Technical limitations aside, you may think twice about enabling such programming (I suppose) to non-programmers. They will probably be randomly messed up and you will need to clean up the mess. At the very least, protect it with lots of tests. And, possibly, legal.
But you asked a question, so I will try to answer this question. There is a distinction between internal style DSL (which most people mean when they use the word DSL) and then external style DSL (which is more like a mini-language). Ruby is famous for having syntax that lends itself well to internal DSL. PHP, on the other hand, is pretty bad in this regard.
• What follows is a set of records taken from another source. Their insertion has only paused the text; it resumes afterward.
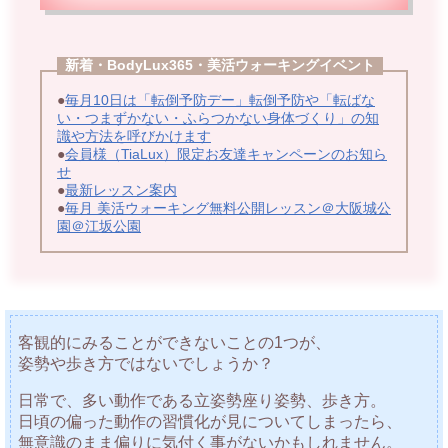
新着・BodyLux365・美活ウォーキングイベント
●
毎月10日は「転倒予防デー」転倒予防や「転ばな
い・つまずかない・ふらつかない身体づくり」の知
識や方法を呼びかけます
●
会員様（TiaLux）限定お友達キャンペーンのお知ら
せ
●
最新レッスン案内
●
毎月 美活ウォーキング無料公開レッスン＠大阪城公
園＠江坂公園
客観的にみることができないことの1つが、
姿勢や歩き方ではないでしょうか？
日常で、多い動作である立姿勢座り姿勢、歩き方。
日頃の偏った動作の習慣化が見についてしまったら、
無意識のまま偏りに気付く事がないかもしれません。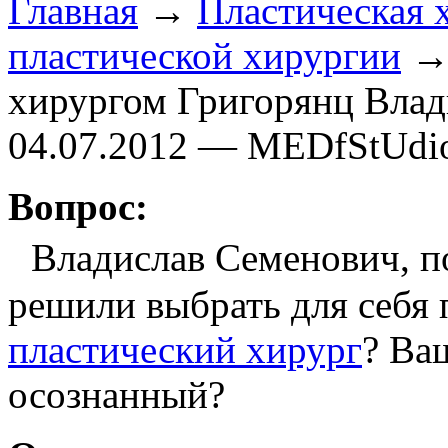
Главная
→
Пластическая 
пластической хирургии
→ 
хирургом Григорянц Вла
04.07.2012 — MEDfStUdi
Вопрос:
Владислав Семенович, п
решили выбрать для себя
пластический хирург
? Ва
осознанный?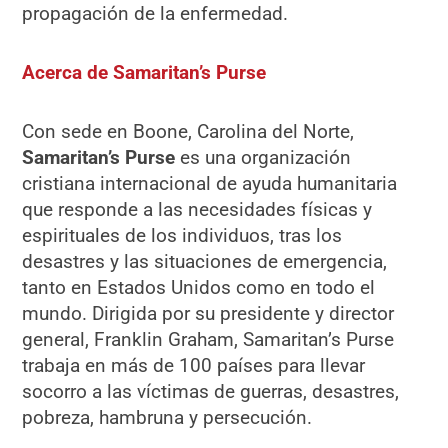
propagación de la enfermedad.
Acerca de Samaritan’s Purse
Con sede en Boone, Carolina del Norte,
Samaritan’s Purse
es una organización
cristiana internacional de ayuda humanitaria
que responde a las necesidades físicas y
espirituales de los individuos, tras los
desastres y las situaciones de emergencia,
tanto en Estados Unidos como en todo el
mundo. Dirigida por su presidente y director
general, Franklin Graham, Samaritan’s Purse
trabaja en más de 100 países para llevar
socorro a las víctimas de guerras, desastres,
pobreza, hambruna y persecución.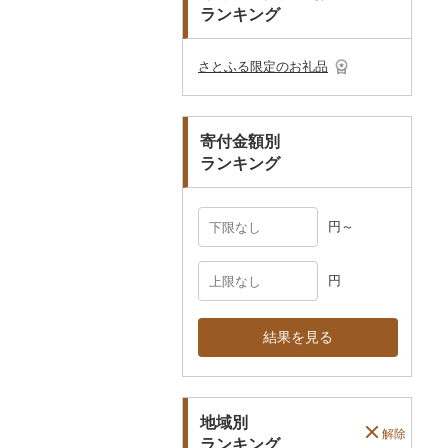
プレークーポン
ランキング
ご当地キャラクター
土鍋
その他日用品
ショール・ストール
村上木彫堆朱
美濃和紙
カタログギフト
弁当箱
真珠・パール
その他のゴルフプレー
ベビー用品
その他キッチン用品
ネクタイ・ベルト
その他陶器・漆器
民芸品
その他体験・チケット
券
その他食器
その他アクセサリー
さとふる限定のお礼品
ペット用品
マフラー・手袋
防災グッズ
その他服飾小物
寄付金額別
その他雑貨
ランキング
円～
円
結果を見る
地域別
解除
ランキング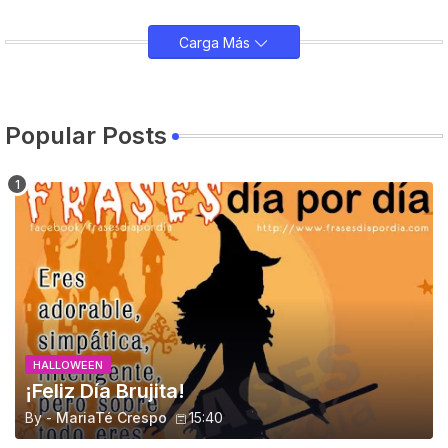
Carga Más
Popular Posts
HALLOWEEN
¡Feliz Día Brujita!
By -
MariaTé Crespo
15:40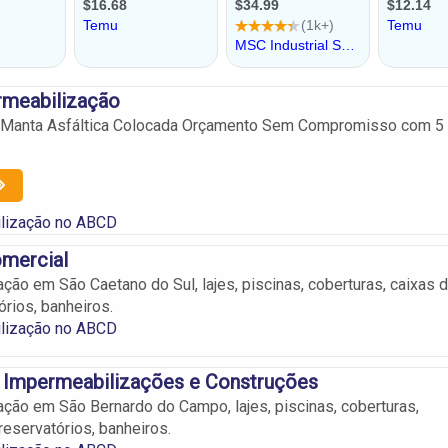
meabilização
 Manta Asfáltica Colocada Orçamento Sem Compromisso com 5
lização no ABCD
omercial
ção em São Caetano do Sul, lajes, piscinas, coberturas, caixas d
órios, banheiros.
lização no ABCD
 Impermeabilizações e Construções
ção em São Bernardo do Campo, lajes, piscinas, coberturas,
reservatórios, banheiros.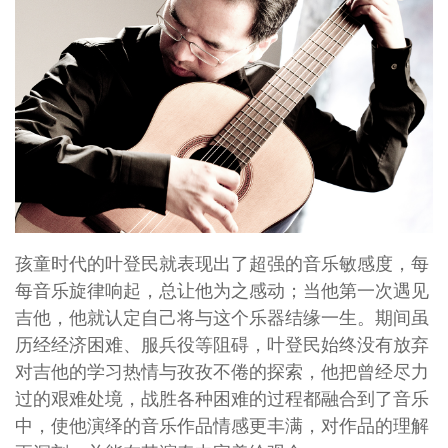
孩童时代的叶登民就表现出了超强的音乐敏感度，每
每音乐旋律响起，总让他为之感动；当他第一次遇见
吉他，他就认定自己将与这个乐器结缘一生。期间虽
历经经济困难、服兵役等阻碍，叶登民始终没有放弃
对吉他的学习热情与孜孜不倦的探索，他把曾经尽力
过的艰难处境，战胜各种困难的过程都融合到了音乐
中，使他演绎的音乐作品情感更丰满，对作品的理解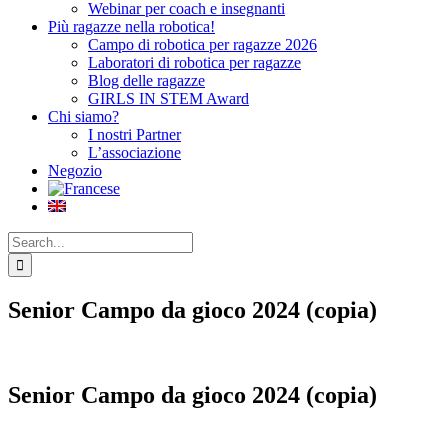
Webinar per coach e insegnanti
Più ragazze nella robotica!
Campo di robotica per ragazze 2026
Laboratori di robotica per ragazze
Blog delle ragazze
GIRLS IN STEM Award
Chi siamo?
I nostri Partner
L’associazione
Negozio
Search
for:
Senior Campo da gioco 2024 (copia)
Senior Campo da gioco 2024 (copia)
CHF
68.00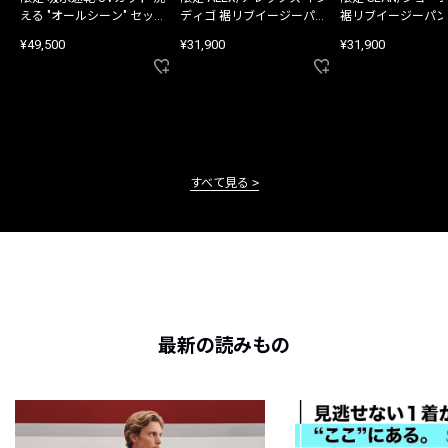
える "オールシーン" セット
ディゴ 裾リブイージーパン
裾リブイージーパン
アップ
ツ
¥49,500
¥31,900
¥31,900
すべて見る
最新の読みもの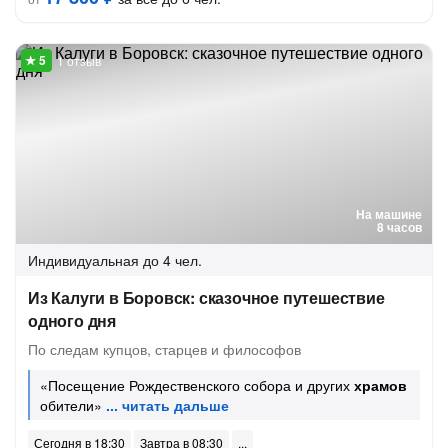
1 отзыв
На машине
8 часов
Индивидуальная
до 4 чел.
Из Калуги в Боровск: сказочное путешествие
одного дня
По следам купцов, старцев и философов
«Посещение Рождественского собора и других
храмов
обители»
Сегодня в 18:30
Завтра в 08:30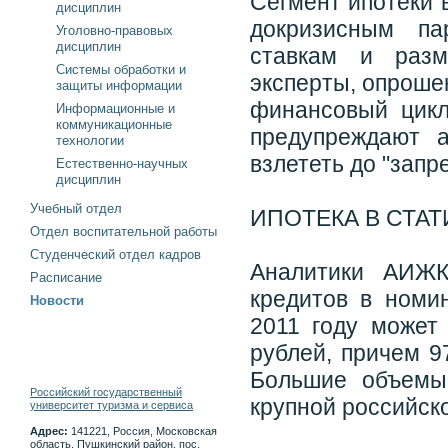
Сегмент ипотеки 
дисциплин
докризисным па
Уголовно-правовых
дисциплин
ставкам и разм
Системы обработки и
эксперты, опроше
защиты информации
финансовый цикл
Информационные и
коммуникационные
предупреждают а
технологии
взлететь до "запр
Естественно-научных
дисциплин
Учебный отдел
ИПОТЕКА В СТА
Отдел воспитательной работы
Студенческий отдел кадров
Аналитики АИЖК
Расписание
кредитов в номи
Новости
2011 году может
рублей, причем 
Большие объемы
Российский государственный
крупной российск
университет туризма и сервиса
Адрес:
141221, Россия, Московская
область, Пушкинский район, пос.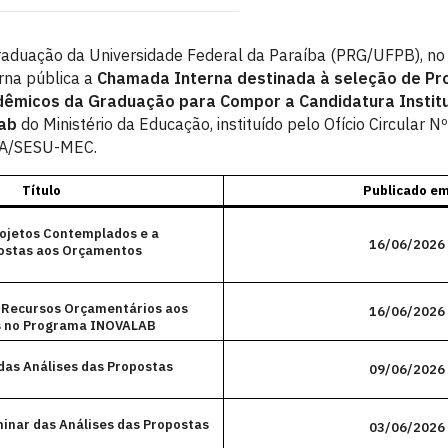
Graduação da Universidade Federal da Paraíba (PRG/UFPB), no
orna pública a
Chamada Interna destinada à seleção de Pr
dêmicos da Graduação para Compor a Candidatura Institu
ab
do Ministério da Educação, instituído pelo Ofício Circular Nº
A/SESU-MEC.
Título
Publicado e
rojetos Contemplados e a
16/06/2026
ostas aos Orçamentos
s Recursos Orçamentários aos
16/06/2026
s no Programa INOVALAB
das Análises das Propostas
09/06/2026
minar das Análises das Propostas
03/06/2026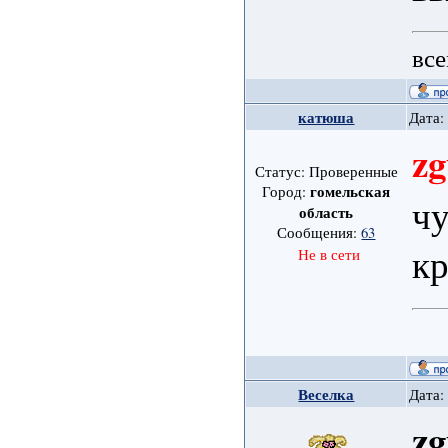
все
катюша
Дата:
zg
Статус: Проверенные
гомельская
Город:
чу
область
Сообщения:
63
кр
Не в сети
Веселка
Дата:
zg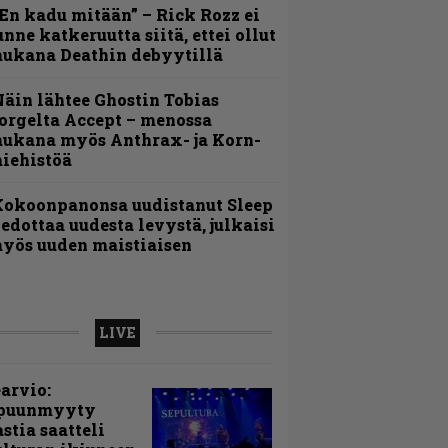
En kadu mitään” – Rick Rozz ei
unne katkeruutta siitä, ettei ollut
ukana Deathin debyytillä
äin lähtee Ghostin Tobias
orgelta Accept – menossa
ukana myös Anthrax- ja Korn-
iehistöä
Kokoonpanonsa uudistanut Sleep
iedottaa uudesta levystä, julkaisi
yös uuden maistiaisen
LIVE
arvio:
puunmyyty
stia saatteli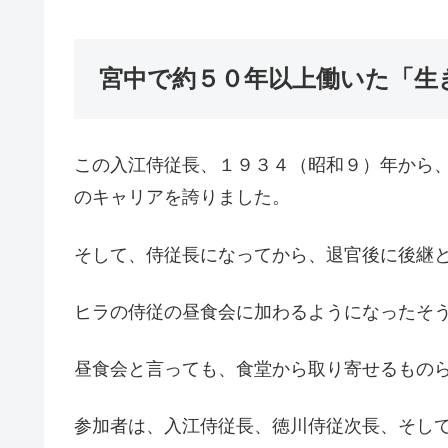
宮中で約５０年以上働いた「生
この入江侍従長、１９３４（昭和９）年から
のキャリアを誇りました。
そして、侍従長になってから、退官後に後継
ヒラの侍従の昼食会に加わるようになったそ
昼食会と言っても、食堂から取り寄せるもの
参加者は、入江侍従長、徳川侍従次長、そし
However, you can still do some things in PHP. The simplest thing is probably just to write a library of functions, and then your clients write code in simple PHP using this library. Of course, you will have to check the code, but this will give all the advantages of using the existing runtime.
If this is not enough, you will have to dig in to heavy things. First you need a parser. If you know how to do this, they can be written quite easily, but if you were not forced to write a book at school or you had a strange hobby for writing such material just for fun (I know), this will probably lead you to a bit work. The main components of the analyzer are a tokenizer and some automata (state machine) that place tokens in a tree structure (AST).
Once you have your own structure, you should evaluate it. Since this is DSL, the number of functions is limited, and performance is probably not the biggest problem, you can write some object-oriented code around the AST and leave it to that. Otherwise, you have options such as writing some kind of interpreter or cross-compiling it into another format (PHP will be the obvious choice).
All this complex part is mainly related to handling extreme cases, such as syntax errors and reporting something meaningful to the user. Again, simply by providing access to a subset of PHP, you will get it for free, so keep that in mind first.